Its continuity is crazy bad, like, worse than Doctor Who, a show ABOUT TIME TRAVEL.

The thing that gets to me most is that characters are generally portrayed as likeable people, even when they convince someone else to start binging and purging (with zero retribution so far), or are just giant dolts (hello Finn Hudson).


One thing Glee does do is represent a large range of people. They’ve had Asian people, African-Americans, Latinos, gay and lesbian and bisexual and as of season four, a crossdressing guy (possibly transgender, I’m not sure where we are on that issue).

Diversity is all well and good, but the show is starting to feel like a giant turd.

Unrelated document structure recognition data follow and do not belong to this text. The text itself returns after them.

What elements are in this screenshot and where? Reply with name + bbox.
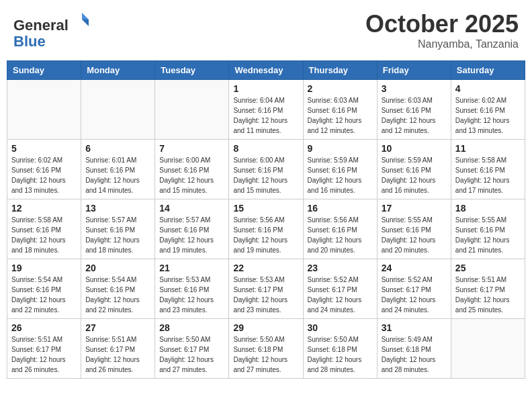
day-number: 20 bbox=[85, 263, 150, 273]
calendar-day-cell: 6Sunrise: 6:01 AMSunset: 6:16 PMDaylight… bbox=[81, 140, 155, 199]
month-title: October 2025 bbox=[365, 10, 519, 38]
logo-general-text: General bbox=[13, 17, 69, 34]
title-block: October 2025 Nanyamba, Tanzania bbox=[365, 10, 519, 50]
calendar-day-cell: 10Sunrise: 5:59 AMSunset: 6:16 PMDayligh… bbox=[377, 140, 451, 199]
day-info: Sunrise: 5:54 AMSunset: 6:16 PMDaylight:… bbox=[85, 275, 150, 315]
calendar-week-row: 26Sunrise: 5:51 AMSunset: 6:17 PMDayligh… bbox=[7, 319, 525, 379]
calendar-day-cell: 27Sunrise: 5:51 AMSunset: 6:17 PMDayligh… bbox=[81, 319, 155, 379]
day-info: Sunrise: 5:58 AMSunset: 6:16 PMDaylight:… bbox=[11, 215, 77, 255]
day-number: 2 bbox=[308, 83, 373, 94]
calendar-day-cell: 30Sunrise: 5:50 AMSunset: 6:18 PMDayligh… bbox=[303, 319, 377, 379]
calendar-day-cell: 4Sunrise: 6:02 AMSunset: 6:16 PMDaylight… bbox=[451, 80, 525, 140]
day-number: 19 bbox=[11, 263, 77, 273]
calendar-day-cell: 28Sunrise: 5:50 AMSunset: 6:17 PMDayligh… bbox=[155, 319, 229, 379]
day-info: Sunrise: 6:01 AMSunset: 6:16 PMDaylight:… bbox=[85, 155, 150, 195]
day-info: Sunrise: 5:57 AMSunset: 6:16 PMDaylight:… bbox=[85, 215, 150, 255]
calendar-header-row: SundayMondayTuesdayWednesdayThursdayFrid… bbox=[7, 61, 525, 80]
calendar-day-cell: 31Sunrise: 5:49 AMSunset: 6:18 PMDayligh… bbox=[377, 319, 451, 379]
calendar-day-cell: 19Sunrise: 5:54 AMSunset: 6:16 PMDayligh… bbox=[7, 259, 81, 319]
day-number: 18 bbox=[455, 203, 521, 214]
calendar-week-row: 1Sunrise: 6:04 AMSunset: 6:16 PMDaylight… bbox=[7, 80, 525, 140]
day-number: 8 bbox=[233, 143, 298, 154]
day-number: 4 bbox=[455, 83, 521, 94]
calendar-day-cell: 13Sunrise: 5:57 AMSunset: 6:16 PMDayligh… bbox=[81, 199, 155, 259]
day-number: 12 bbox=[11, 203, 77, 214]
day-number: 26 bbox=[11, 322, 77, 333]
day-info: Sunrise: 5:59 AMSunset: 6:16 PMDaylight:… bbox=[308, 155, 373, 195]
day-info: Sunrise: 5:57 AMSunset: 6:16 PMDaylight:… bbox=[159, 215, 224, 255]
day-number: 21 bbox=[159, 263, 224, 273]
calendar-day-cell: 3Sunrise: 6:03 AMSunset: 6:16 PMDaylight… bbox=[377, 80, 451, 140]
day-number: 10 bbox=[382, 143, 447, 154]
calendar-day-header: Wednesday bbox=[229, 61, 303, 80]
day-number: 30 bbox=[308, 322, 373, 333]
day-info: Sunrise: 6:04 AMSunset: 6:16 PMDaylight:… bbox=[233, 95, 298, 136]
day-number: 22 bbox=[233, 263, 298, 273]
day-number: 14 bbox=[159, 203, 224, 214]
day-number: 27 bbox=[85, 322, 150, 333]
day-number: 31 bbox=[382, 322, 447, 333]
day-info: Sunrise: 5:54 AMSunset: 6:16 PMDaylight:… bbox=[11, 275, 77, 315]
calendar-day-header: Friday bbox=[377, 61, 451, 80]
day-info: Sunrise: 5:56 AMSunset: 6:16 PMDaylight:… bbox=[308, 215, 373, 255]
day-info: Sunrise: 5:58 AMSunset: 6:16 PMDaylight:… bbox=[455, 155, 521, 195]
day-info: Sunrise: 5:51 AMSunset: 6:17 PMDaylight:… bbox=[85, 334, 150, 375]
calendar-day-cell: 17Sunrise: 5:55 AMSunset: 6:16 PMDayligh… bbox=[377, 199, 451, 259]
day-number: 13 bbox=[85, 203, 150, 214]
calendar-day-cell: 25Sunrise: 5:51 AMSunset: 6:17 PMDayligh… bbox=[451, 259, 525, 319]
day-number: 5 bbox=[11, 143, 77, 154]
calendar-day-cell: 21Sunrise: 5:53 AMSunset: 6:16 PMDayligh… bbox=[155, 259, 229, 319]
svg-marker-0 bbox=[82, 13, 89, 19]
day-info: Sunrise: 5:50 AMSunset: 6:18 PMDaylight:… bbox=[308, 334, 373, 375]
day-number: 23 bbox=[308, 263, 373, 273]
calendar-day-header: Monday bbox=[81, 61, 155, 80]
calendar-day-cell: 18Sunrise: 5:55 AMSunset: 6:16 PMDayligh… bbox=[451, 199, 525, 259]
day-number: 11 bbox=[455, 143, 521, 154]
day-info: Sunrise: 5:59 AMSunset: 6:16 PMDaylight:… bbox=[382, 155, 447, 195]
day-info: Sunrise: 6:02 AMSunset: 6:16 PMDaylight:… bbox=[11, 155, 77, 195]
calendar-day-cell bbox=[451, 319, 525, 379]
logo: General Blue bbox=[13, 10, 90, 50]
calendar-day-cell: 12Sunrise: 5:58 AMSunset: 6:16 PMDayligh… bbox=[7, 199, 81, 259]
day-info: Sunrise: 6:03 AMSunset: 6:16 PMDaylight:… bbox=[382, 95, 447, 136]
svg-marker-1 bbox=[82, 19, 89, 26]
calendar-day-cell: 11Sunrise: 5:58 AMSunset: 6:16 PMDayligh… bbox=[451, 140, 525, 199]
calendar-day-cell: 24Sunrise: 5:52 AMSunset: 6:17 PMDayligh… bbox=[377, 259, 451, 319]
day-info: Sunrise: 6:00 AMSunset: 6:16 PMDaylight:… bbox=[159, 155, 224, 195]
calendar-week-row: 19Sunrise: 5:54 AMSunset: 6:16 PMDayligh… bbox=[7, 259, 525, 319]
calendar-day-cell: 7Sunrise: 6:00 AMSunset: 6:16 PMDaylight… bbox=[155, 140, 229, 199]
calendar-day-cell bbox=[7, 80, 81, 140]
calendar-day-header: Saturday bbox=[451, 61, 525, 80]
day-info: Sunrise: 5:52 AMSunset: 6:17 PMDaylight:… bbox=[308, 275, 373, 315]
logo-blue-text: Blue bbox=[13, 33, 46, 50]
day-info: Sunrise: 6:00 AMSunset: 6:16 PMDaylight:… bbox=[233, 155, 298, 195]
day-info: Sunrise: 5:50 AMSunset: 6:17 PMDaylight:… bbox=[159, 334, 224, 375]
day-info: Sunrise: 5:52 AMSunset: 6:17 PMDaylight:… bbox=[382, 275, 447, 315]
calendar-week-row: 5Sunrise: 6:02 AMSunset: 6:16 PMDaylight… bbox=[7, 140, 525, 199]
day-number: 15 bbox=[233, 203, 298, 214]
calendar-day-cell bbox=[155, 80, 229, 140]
day-number: 1 bbox=[233, 83, 298, 94]
calendar-day-cell: 15Sunrise: 5:56 AMSunset: 6:16 PMDayligh… bbox=[229, 199, 303, 259]
calendar-day-cell: 16Sunrise: 5:56 AMSunset: 6:16 PMDayligh… bbox=[303, 199, 377, 259]
calendar-day-cell: 9Sunrise: 5:59 AMSunset: 6:16 PMDaylight… bbox=[303, 140, 377, 199]
day-info: Sunrise: 6:03 AMSunset: 6:16 PMDaylight:… bbox=[308, 95, 373, 136]
day-info: Sunrise: 5:51 AMSunset: 6:17 PMDaylight:… bbox=[455, 275, 521, 315]
calendar-day-cell: 26Sunrise: 5:51 AMSunset: 6:17 PMDayligh… bbox=[7, 319, 81, 379]
day-info: Sunrise: 5:55 AMSunset: 6:16 PMDaylight:… bbox=[455, 215, 521, 255]
day-number: 16 bbox=[308, 203, 373, 214]
calendar-day-cell: 8Sunrise: 6:00 AMSunset: 6:16 PMDaylight… bbox=[229, 140, 303, 199]
day-number: 6 bbox=[85, 143, 150, 154]
day-number: 3 bbox=[382, 83, 447, 94]
logo-icon bbox=[70, 10, 90, 30]
day-number: 24 bbox=[382, 263, 447, 273]
day-number: 17 bbox=[382, 203, 447, 214]
day-info: Sunrise: 5:49 AMSunset: 6:18 PMDaylight:… bbox=[382, 334, 447, 375]
day-info: Sunrise: 5:51 AMSunset: 6:17 PMDaylight:… bbox=[11, 334, 77, 375]
calendar-day-cell: 1Sunrise: 6:04 AMSunset: 6:16 PMDaylight… bbox=[229, 80, 303, 140]
calendar-week-row: 12Sunrise: 5:58 AMSunset: 6:16 PMDayligh… bbox=[7, 199, 525, 259]
day-info: Sunrise: 5:55 AMSunset: 6:16 PMDaylight:… bbox=[382, 215, 447, 255]
day-info: Sunrise: 5:53 AMSunset: 6:16 PMDaylight:… bbox=[159, 275, 224, 315]
day-info: Sunrise: 5:53 AMSunset: 6:17 PMDaylight:… bbox=[233, 275, 298, 315]
day-info: Sunrise: 5:56 AMSunset: 6:16 PMDaylight:… bbox=[233, 215, 298, 255]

At this point, even the music isn’t great anymore. Say what you will about Glee’s brand of sappy, over-Autotuned music, but there are actually some fairly talented cast members (Lea Michele, Jonathan Groff and Jenna Ushkowitz have all performed on Broadway, and Darren Criss’ voice is nothing to turn your nose up at).

But the pop-ification of classics is getting cringeworthy, not to mention that whole ‘Baby Got Back’ fiasco.

In conclusion, it’s gotten to the point that if I could have three wishes from a genie, they’d be:

1. Bring Firefly back.
2. Wipe Chris Brown from existence, and

On that note, anyone seen any old lamps?